手塚:大家さんが7、いまは逆転していますね。

真部:そうです。当時は大家さんの権利の方が強かった、しかし皆さんそれまで苦労して商売して、次にビルが3年後に出来るとしても大変だから、その補償の権利割合を、もう少し店子に有利なような分配方法を考えてくれと東京都に言いましたが、「いやそれはあなた方のほうでやりなさい」と。ものすごく時間がかかりました。

このビルが建って40年経ちます。普通、ビルの耐用年数は税法上60年です。しかし60年も経ったらボロボロで、40年が限界なんです。それでこのビルを再び開発しようという話が出たんですが、「再々開発」というのは、法律上まだないんです。「再開発」なら行政のほうで補助金がでる。ただ、再開発した土地を、「もう一回開発する」ので補助金を出すというのは通らないんです。

 

「建った」ゆえの光と影

手塚:ビルが建って、以前との変わりようは相当だったと思います。

真部:人の流れが全然違います。それまでは平面でしたが、上下になりますから。いくら駅前でも2階3階へ行くにはエスカレーターか階段を使わなくてはいけない。このビルも当初はとても人気があったんです。

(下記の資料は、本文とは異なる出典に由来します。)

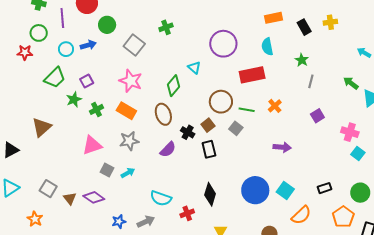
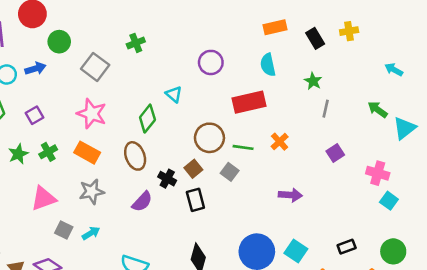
purple circle: (223, 44) -> (211, 62), size x0.7
green star: (74, 100) -> (18, 154), moved

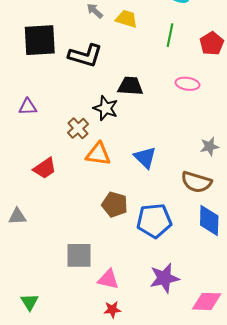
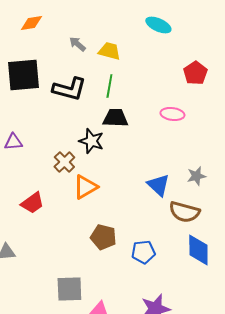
green line: (170, 35) -> (109, 86), moved
orange triangle: (98, 154) -> (85, 187), turned -36
blue triangle: (145, 157) -> (158, 185), moved
blue pentagon: (154, 221) -> (143, 252), size x0.7

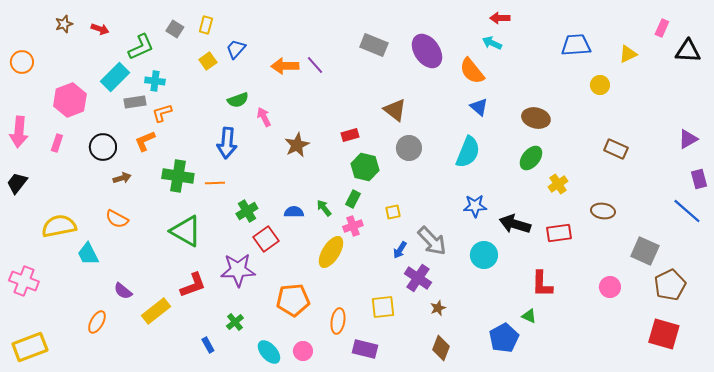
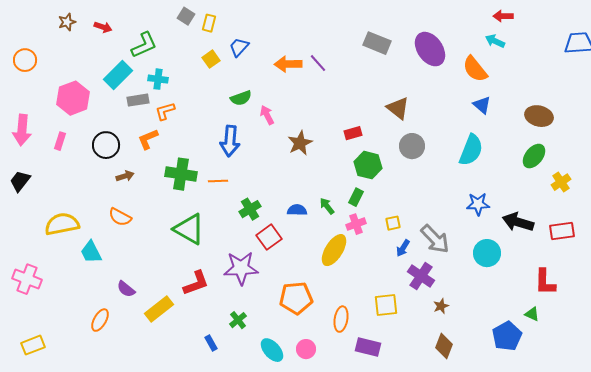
gray square: (175, 29) -> (186, 16), moved
yellow square: (393, 212) -> (393, 223), moved
yellow rectangle: (30, 347) -> (33, 345), size x0.7

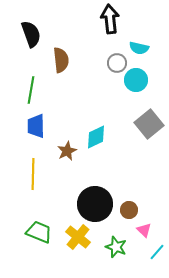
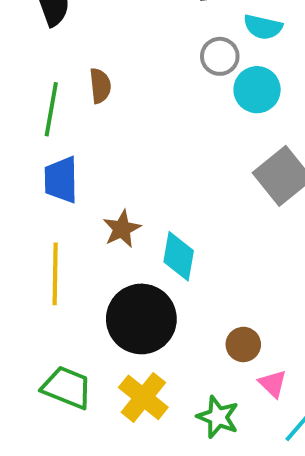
brown semicircle: (61, 60) -> (100, 86), moved, size x0.7
cyan diamond: (96, 137) -> (179, 256), moved, turned -55
black circle: (95, 204) -> (141, 319), moved

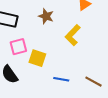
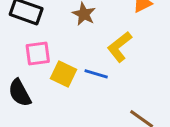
blue line: (61, 79) -> (96, 74), moved

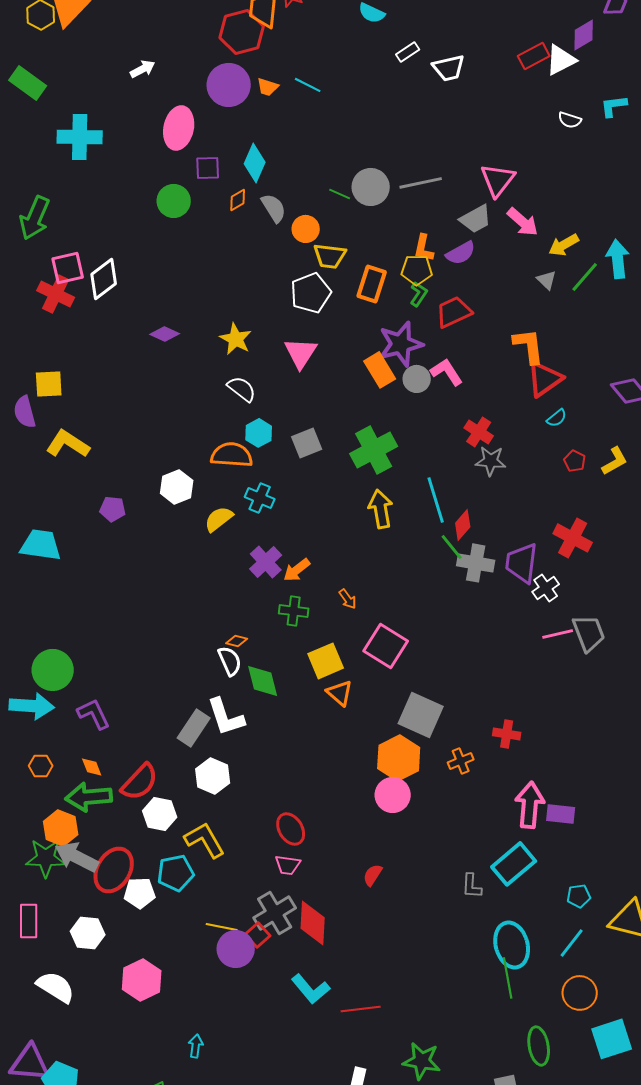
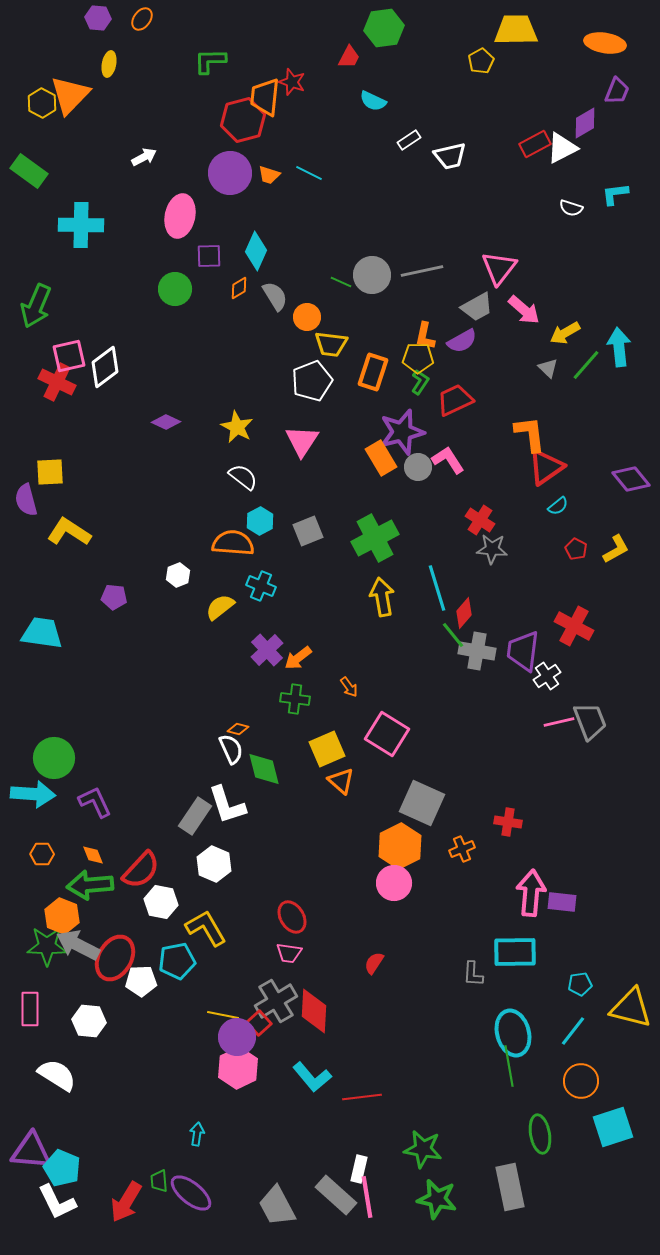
white hexagon: (177, 487) -> (178, 575), size x0.7
cyan rectangle: (514, 864) -> (515, 952), turned 39
pink hexagon: (142, 980) -> (238, 1068), moved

最初の10年くらいは売り上げもとても良かった。しかし、10年の間にまわりも変わってきましたから。

手塚:このSL広場は必ずサラリーマンのインタビューで出ます。

真部:渋谷、銀座通り、ここは必ず出ます。たいてい夕方から夜にかけてはテレビが来ています。いまこのガード下は全部耐震補強で、浜松町から神田、上野と、レンガ作りのところは全部やっています。大正時代に出来たものですから。いまガード下に入っているところは、とても安いお金で入っているんです。国鉄からJRになって、多少は高くなりましたが、それでも周辺よりはかなり安かった。

手塚:いまこの状況でもビルになっているわけなんですが、それでも新しくしようというのは、なにか不都合ということなんですか?

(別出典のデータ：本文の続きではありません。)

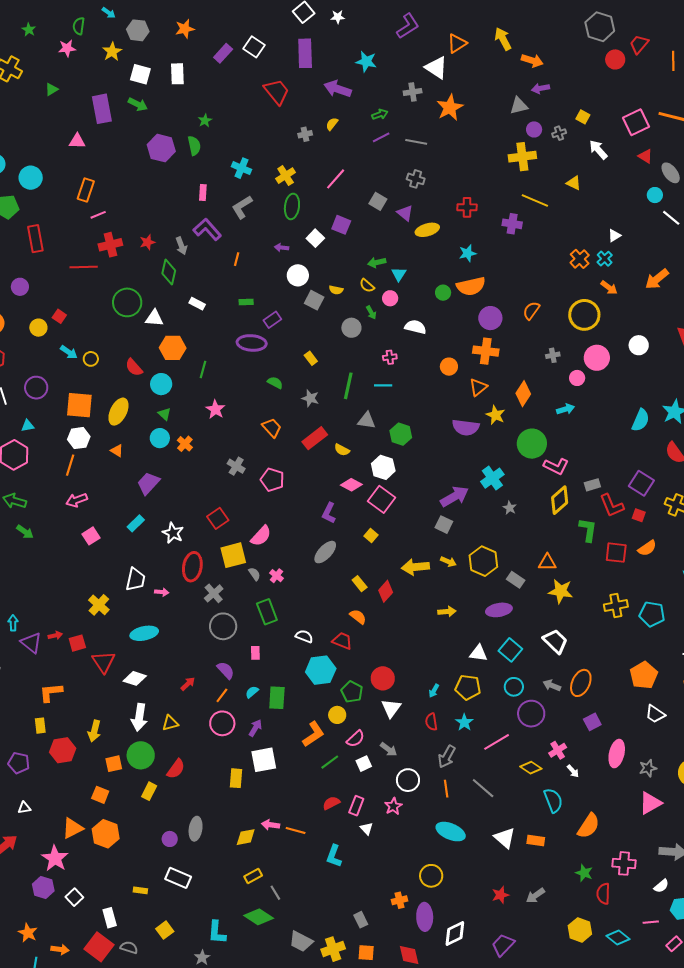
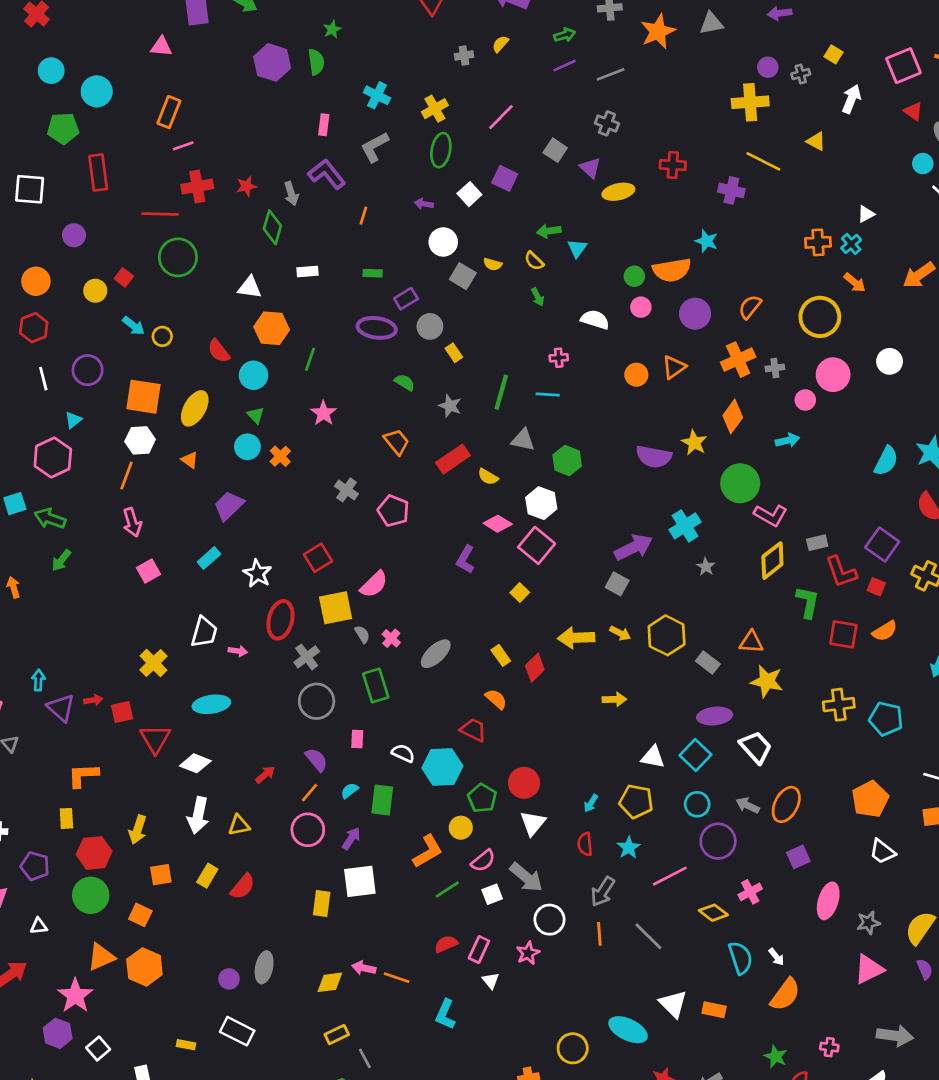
gray triangle: (519, 106) -> (711, 23), moved
gray line: (416, 142) -> (611, 74), turned -35
white arrow: (598, 150) -> (851, 99), turned 60
cyan star: (468, 253) -> (706, 241), moved, turned 30
orange cross: (580, 259) -> (818, 242), turned 36
pink circle: (390, 298) -> (641, 307), moved
green circle: (127, 302) -> (178, 257), moved
white rectangle: (197, 304) -> (308, 271), turned -35
gray circle: (351, 328) -> (430, 326), moved
orange cross: (486, 351) -> (738, 360), moved, turned -35
orange triangle: (478, 387) -> (674, 367), moved
cyan triangle: (28, 426) -> (73, 420), turned -32
pink arrow: (77, 500) -> (132, 522), turned -90
green arrow: (25, 532) -> (61, 560), turned 90
gray ellipse: (325, 552) -> (436, 654), moved
purple ellipse: (499, 610) -> (715, 716), moved
white semicircle: (304, 636) -> (403, 753), moved
gray arrow: (389, 749) -> (526, 877), size x1.5
green circle: (141, 755) -> (91, 895), moved
white arrow: (573, 771) -> (776, 957), moved
yellow rectangle: (149, 791) -> (207, 876), moved
cyan ellipse: (451, 832) -> (628, 1030), moved
pink cross: (624, 863) -> (829, 1047), size x0.6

真部:ビル自体が設備的にかなり老朽化しているんです。水道管、下水管、排水管、給水管もみんな露出配管にしてある。前はきちんと組み込まれていたんですが、壁を外したり、梁を削ったりしなくてはいけないので、それが大変という理由です。このビルは地下4階まであるのですが、以前は飲料水のタンクは地下にありました。それが地下タンクじゃいけないとなって、いまは床上にタンクを乗せました。そういう風に改装して行ってる現状なんです。

手塚:マンションの老朽化と同じですね。建物を建てたが故に身動きがとれなくなる、ということもあるんですね。特にインフラ関係はボロボロになる。そのままやっていくと時間とともにお金がどんどんかかるようになっていきます。それが大変なんですよね。このビルの地下はかなりすごいですよね。アナーキーというか。「なにこれ。立ち飲み?」みたいな店がたくさんあって。ふつうビルの地下はああいう風にならないですよね。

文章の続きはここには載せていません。